Found an “impossible” newborn star near a black hole

Scientists have found a young star near the supermassive black hole Sagittarius A*, which is located in the center of our Galaxy. The radiation existing in that place should prevent its formation, but it still somehow formed.

A newborn star near a black hole. Source:

“Impossible” newborn star

An international team of scientists has discovered a star in the very center of the Milky Way near the supermassive black hole Sagittarius A*, which is only a few tens of thousands of years old. It is younger than humanity and is still at the stage of formation.

This is a rather heavy “baby”. The mass of the star is 15 times greater than the solar one, and it exceeds our luminary by 10 times in size. At the same time, the theory suggests that this luminary simply cannot have formed in the place where we now see it.

The fact is that a lot of dynamic processes occur in the vicinity of a supermassive black hole, as a result of which ultraviolet and X-ray radiation are generated, interfering with star formation.

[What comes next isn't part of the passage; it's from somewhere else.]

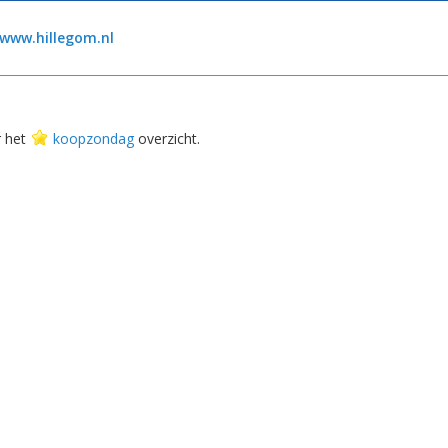
www.hillegom.nl
r het
koopzondag
overzicht.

Therefore, it is believed that the vicinity of a supermassive black hole is a region of old stars. They orbit around it at high speeds and eventually approach Sagittarius A* close enough for its tidal forces to tear them to pieces.

How a star was born

And nevertheless, there are young stars near Sagittarius A*. The recently discovered newborn star is not the first, although it is the youngest of them. Until now, how these luminaries are formed remains a mystery to scientists. It is most likely that the place of their formation is a gas-dust disk located several light-years from a supermassive black hole.

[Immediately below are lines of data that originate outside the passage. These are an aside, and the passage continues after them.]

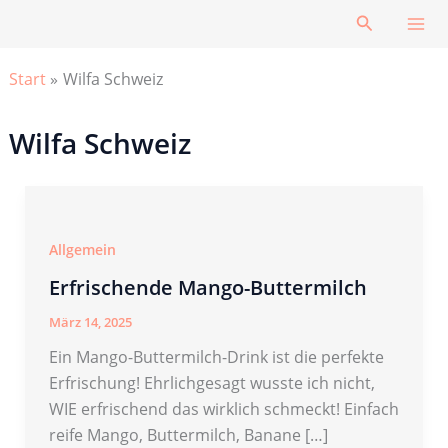
Zum
Suchen
Inhalt
springen
Start
Wilfa Schweiz
Wilfa Schweiz
Allgemein
Erfrischende Mango-Buttermilch
März 14, 2025
Ein Mango-Buttermilch-Drink ist die perfekte
Erfrischung! Ehrlichgesagt wusste ich nicht,
WIE erfrischend das wirklich schmeckt! Einfach
reife Mango, Buttermilch, Banane […]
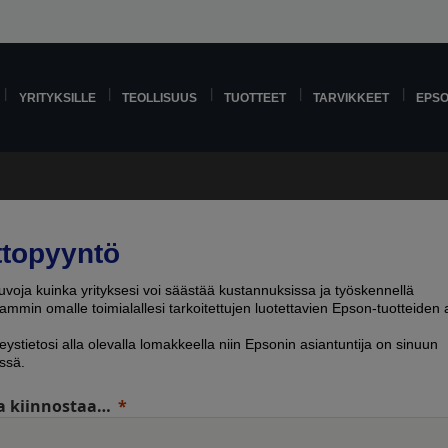
YRITYKSILLE
TEOLLISUUS
TUOTTEET
TARVIKKEET
EPS
ttopyyntö
voja kuinka yrityksesi voi säästää kustannuksissa ja työskennellä
mmin omalle toimialallesi tarkoitettujen luotettavien Epson-tuotteiden a
eystietosi alla olevalla lomakkeella niin Epsonin asiantuntija on sinuun
ssä.
a kiinnostaa…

Such gas-dust clouds are dense enough for their outer layers to trap all the high-energy rays coming from the black hole. Under such conditions, not only stars can form, but complex organic molecules can also be preserved.

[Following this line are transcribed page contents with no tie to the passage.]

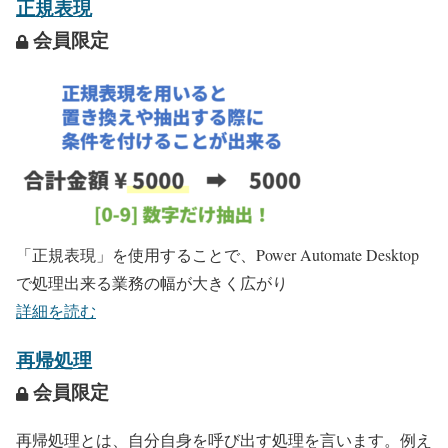
正規表現
会員限定
「正規表現」を使用することで、Power Automate Desktop
で処理出来る業務の幅が大きく広がり
詳細を読む
再帰処理
会員限定
再帰処理とは、自分自身を呼び出す処理を言います。例え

According to the assumptions of scientists, parts of this disk, under the influence of their own weight, are compressed into separate clouds, each weighing hundreds of solar masses. Massive stars are born inside them, the solar wind from which quickly disperses gas and dust, and they begin to rapidly fall on the black hole.

This scenario is partially confirmed by the presence of several gas-dust clumps next to the newborn star. However, it remained unknown whether they were really born together with it. However, this assumption explains everything observed well.